I always like to value companies on future P/E multiples, so, with a $4.69 EPS and depending on what P/E multiple you chose between 25 and 40, we can see the stock can trade in a range between $117 and $187.
We should also always take a look at what other analysts estimate for the stock, and we can see, there is not much coverage on the stock, but the other analyst predicted an even lower EPS by 2025.
Folks, my final price targets for Peloton by 2025 range between $129 for the Bear case, $152 for the base case and almost $176 for the bull case, implying gains between 19% and up to 63% on the stock, which I believe are not that interesting, as you can usually get similar returns by just investing in index funds, ETFs ore other stocks with much lower risk factors.
So yeah guys, these are my OVERALL price targets for the next 12 months and for 2025
But now, you are probably wondering, what do I expect in the next couple of days, weeks and months for Peloton?
Let’s start by looking at this CHART. We can see Peloton was trading on huge volumes towards the end of last year with 30-40M shares/day on multiple occasions, which we saw again once the Precor news popped up.
Since that moment, the stock seems to have fallen out of favor, as the volume has consistently stayed below 10M shares/day. The stock is pretty oversold right now after the recent sell-off caused by the spike in treasury yields, but has a decent support line near the $108 levels, though I believe it will face major resistance to break $138 again given the fact that no major catalysts are expected soon, as most of the earnings and revenue growth is already priced in the stock price.
Folks, I always check what other wall street analysts think of the stock, and it seems in this case they are massively overvaluing the company in my opinion with 23 bullish ratings and just 2 bearish views, with an average price target of $165.
So, are you asking yourself, what would I do?
Well, I would mostly stay away from this stock, as I believe there are far better opportunities out there in the stock market, but if you like you can nibble a little and buy some Peloton after this big sell-off, as the stock is down a lot from its all-time highs.
Yeah guys, these are my projections and my expectations for the company, I think Peloton will struggle to enter households with more than 1 of their products, as you can see, only 3% of their customers use both a bike and a tread, which given the huge price tags of their products is understandable.
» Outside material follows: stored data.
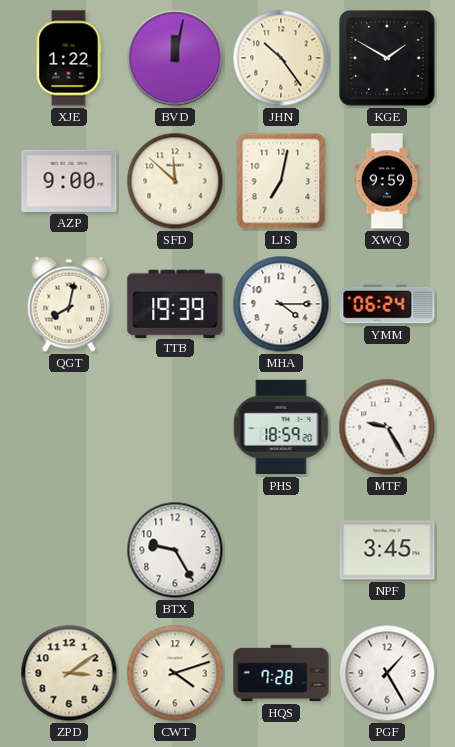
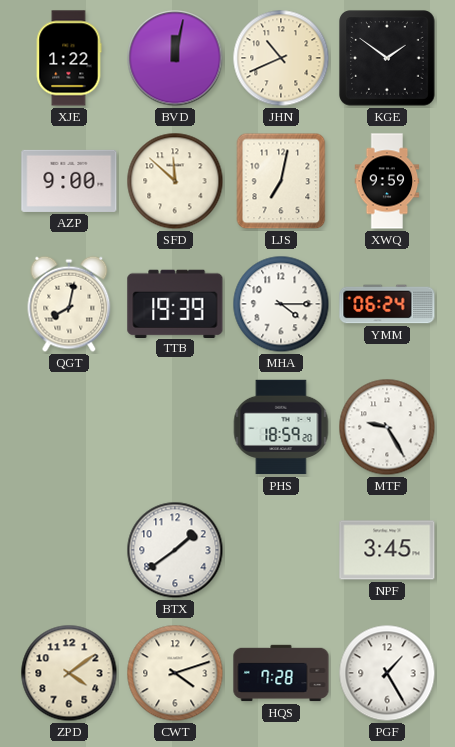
JHN: 10:24 -> 10:41
KGE: 1:50 -> 1:51
BTX: 9:25 -> 1:39
ZPD: 3:09 -> 4:09
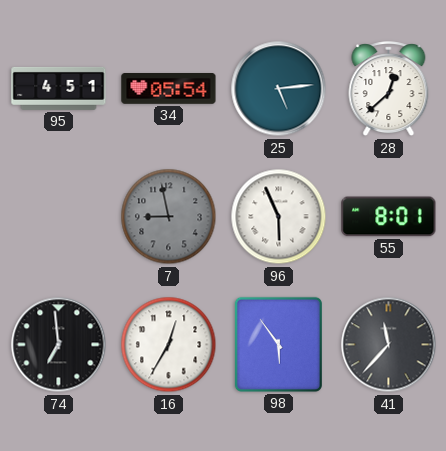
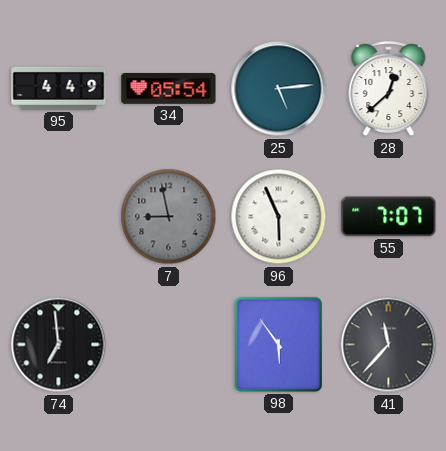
95: 4:51 -> 4:49
55: 8:01 -> 7:07
16: 12:35 -> none
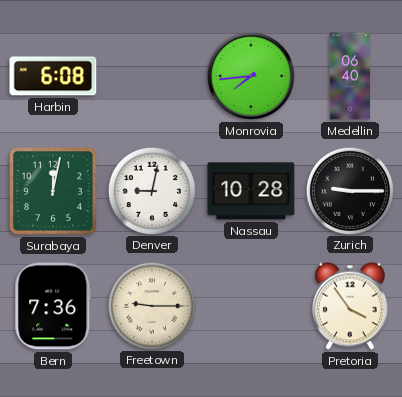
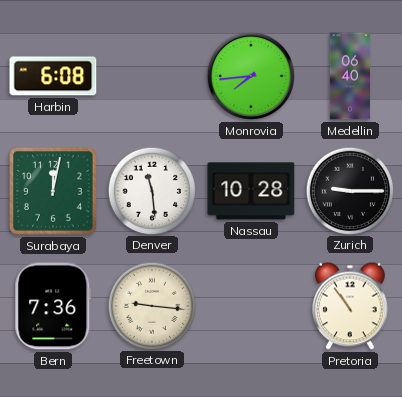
Denver: 9:02 -> 11:29
Freetown: 9:15 -> 9:16
Pretoria: 3:54 -> 10:54
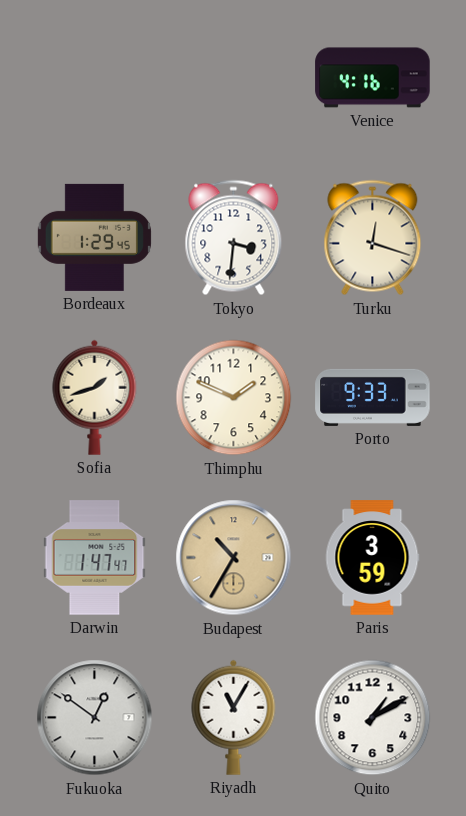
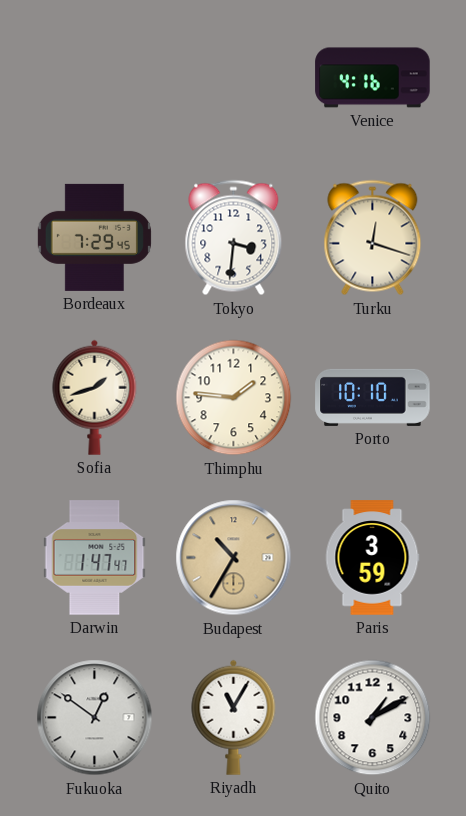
Bordeaux: 1:29 -> 7:29
Thimphu: 1:49 -> 1:46
Porto: 9:33 -> 10:10
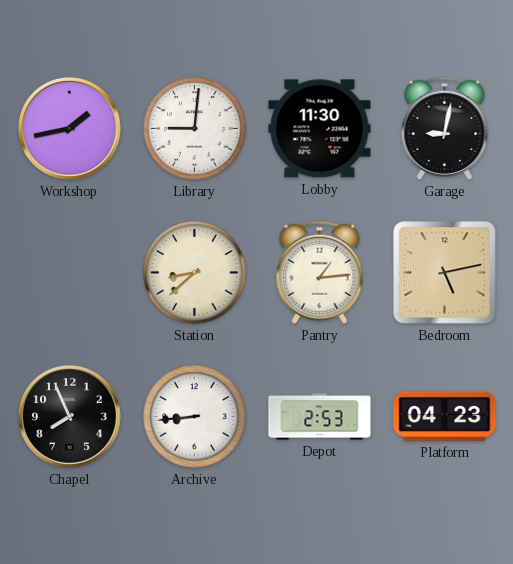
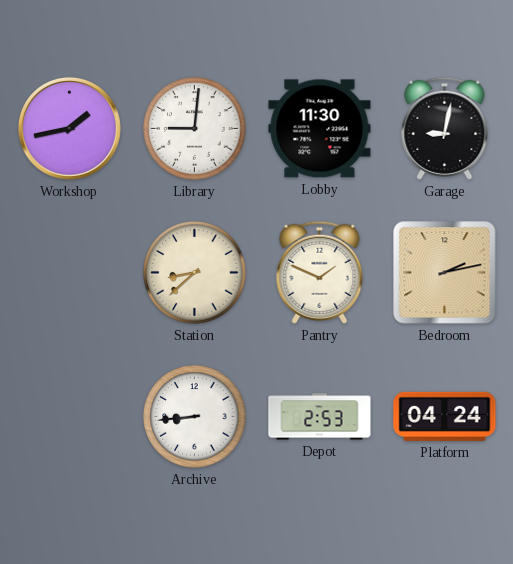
Pantry: 1:14 -> 1:49
Bedroom: 5:13 -> 2:13
Chapel: 7:56 -> none
Platform: 04:23 -> 04:24
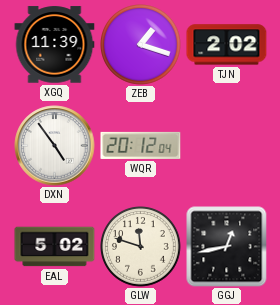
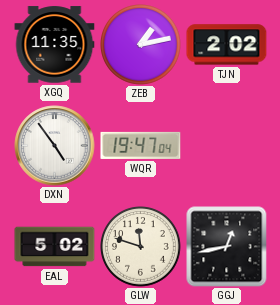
XGQ: 11:39 -> 11:35
ZEB: 1:18 -> 1:13
WQR: 20:12 -> 19:47
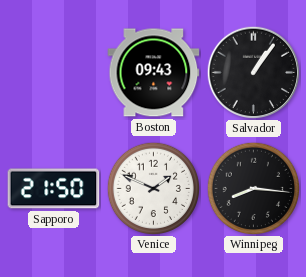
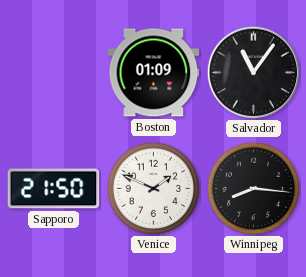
Boston: 09:43 -> 01:09
Salvador: 1:06 -> 11:06
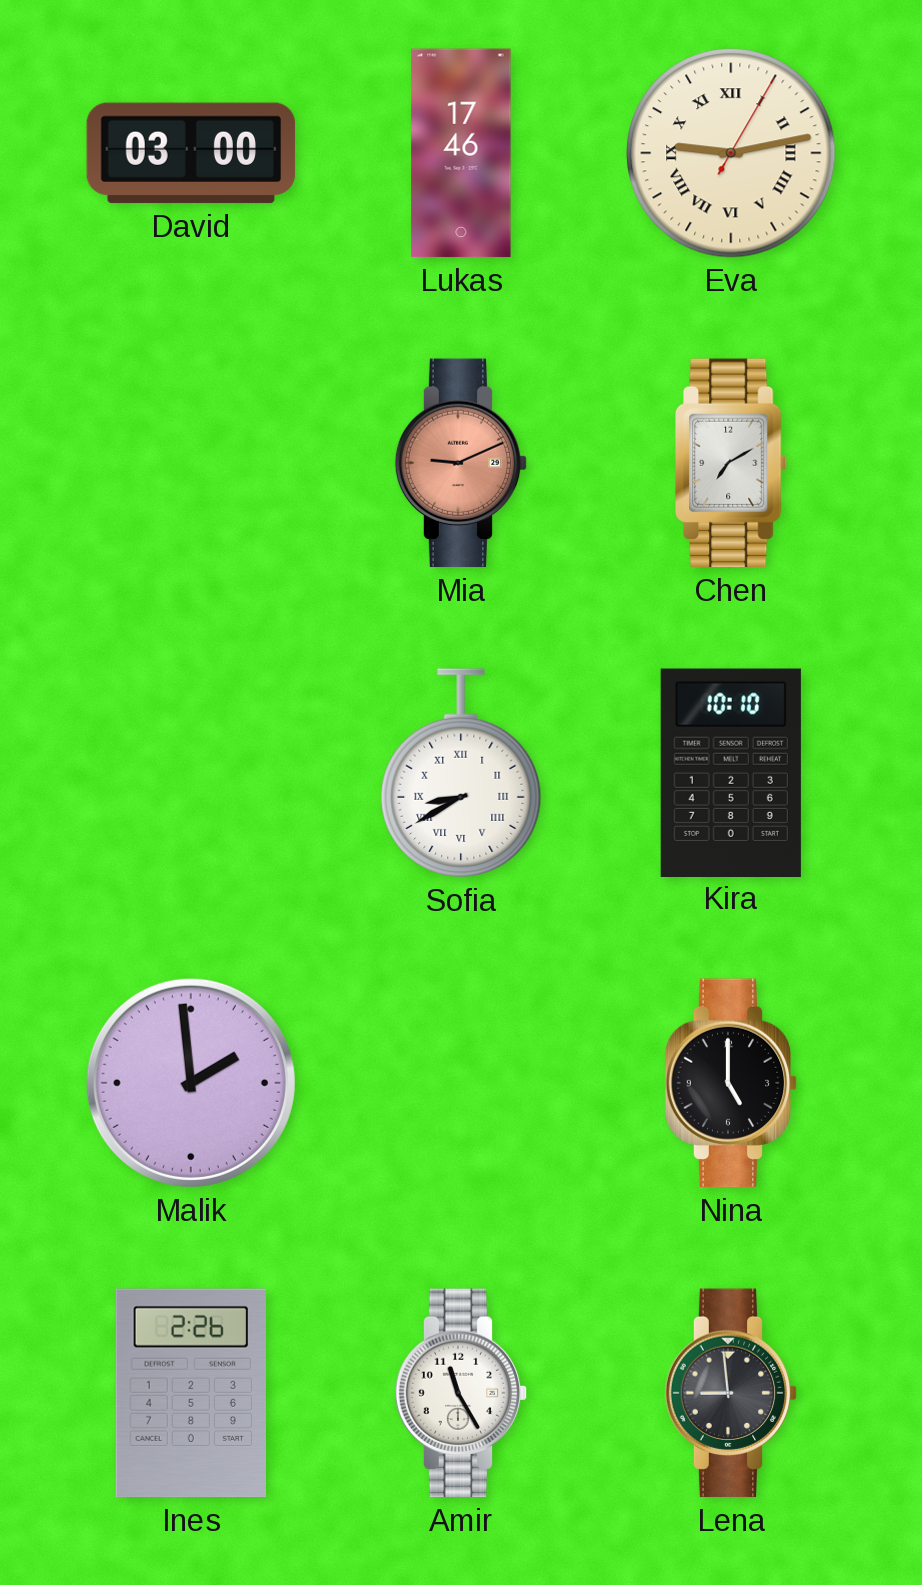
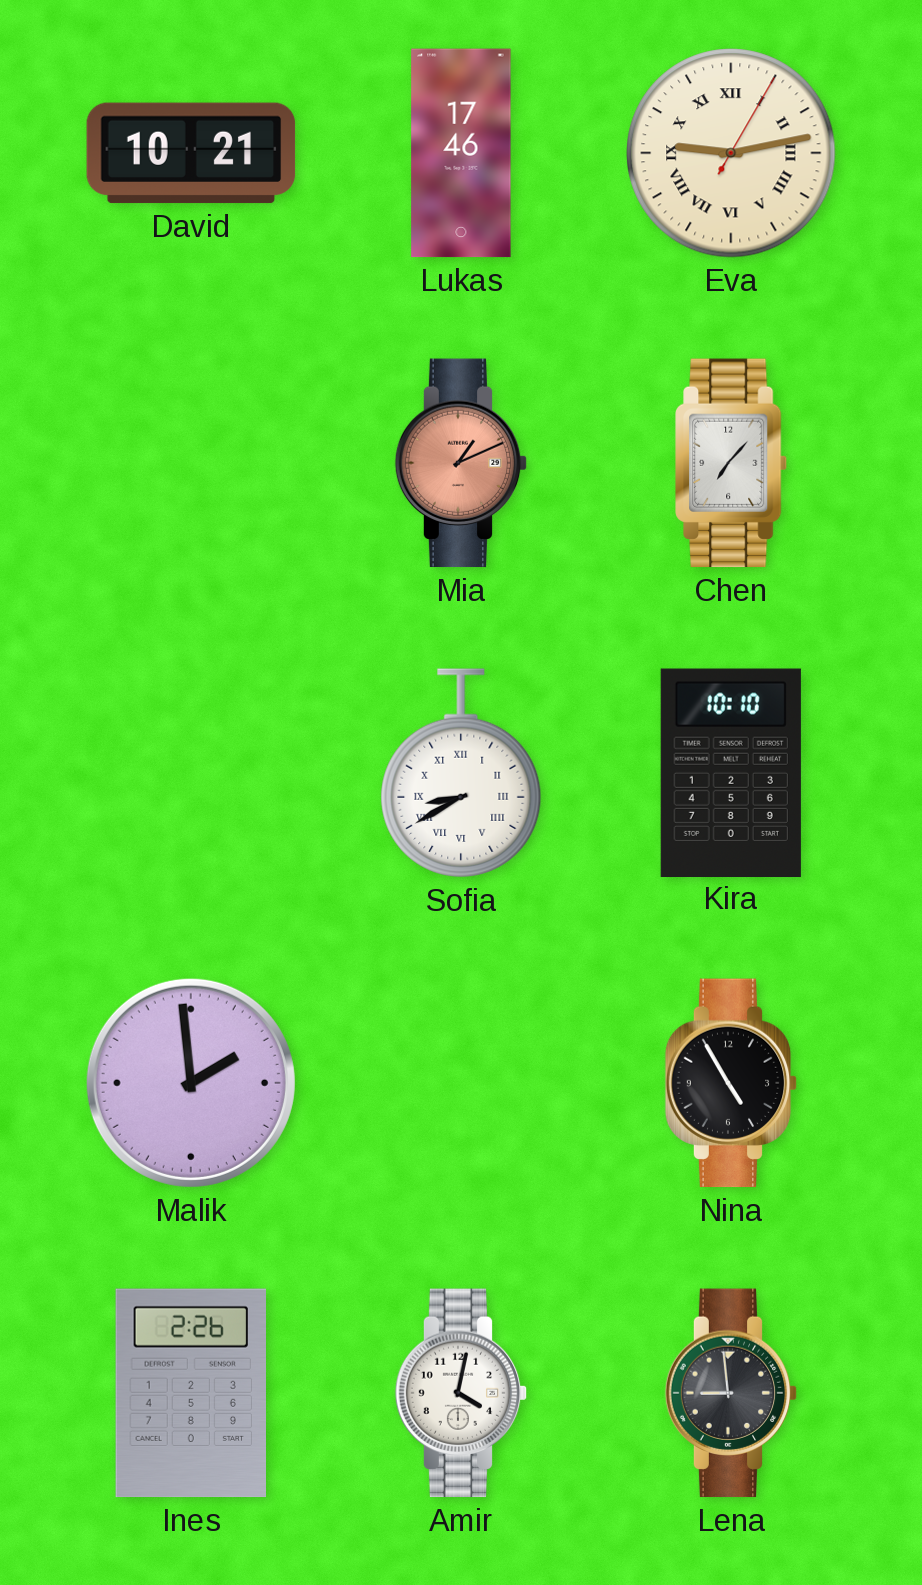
David: 03:00 -> 10:21
Mia: 9:11 -> 1:11
Chen: 7:10 -> 7:07
Nina: 5:00 -> 4:55
Amir: 11:25 -> 4:02
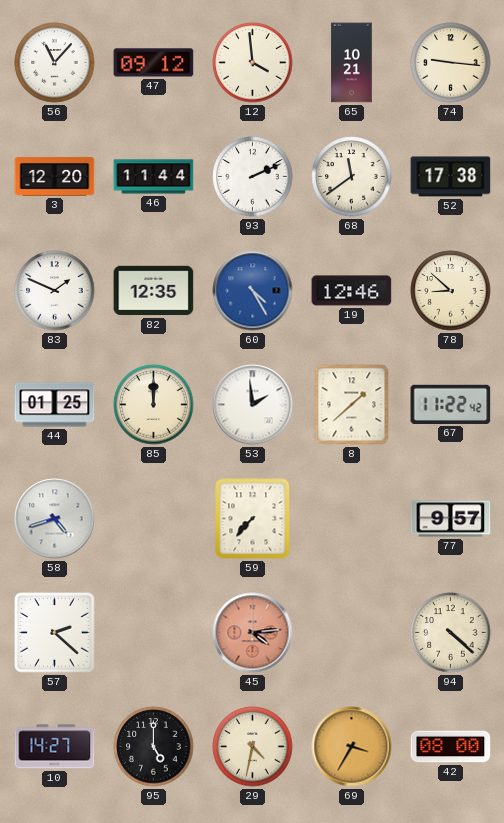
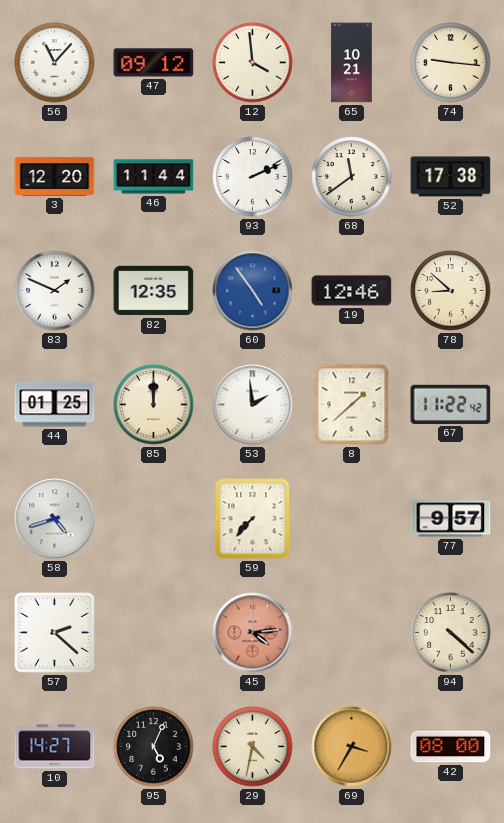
60: 4:25 -> 4:54
95: 5:00 -> 5:04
I also believe the big % of people that are paying month to month their Peloton subscriptions is another reason for concern, as people are much more likely to ditch those once normal gyms become more attractive once again, and as you can see HERE, the trend was not working that much in their favor before 2020, with modest increases in fitness subscriptions & quarterly workouts, while their total revenue and average monthly workouts were even going the wrong way.
And finally, after comparing my projections to Peloton’s own guidance, which is way lower than my predictions, it’s obvious the company itself doesn’t expect this insane growth to continue, and even if they do continue to expand in multiple countries, not many countries outside the US will really enjoy their products which are very expensive for most of the countries in the world.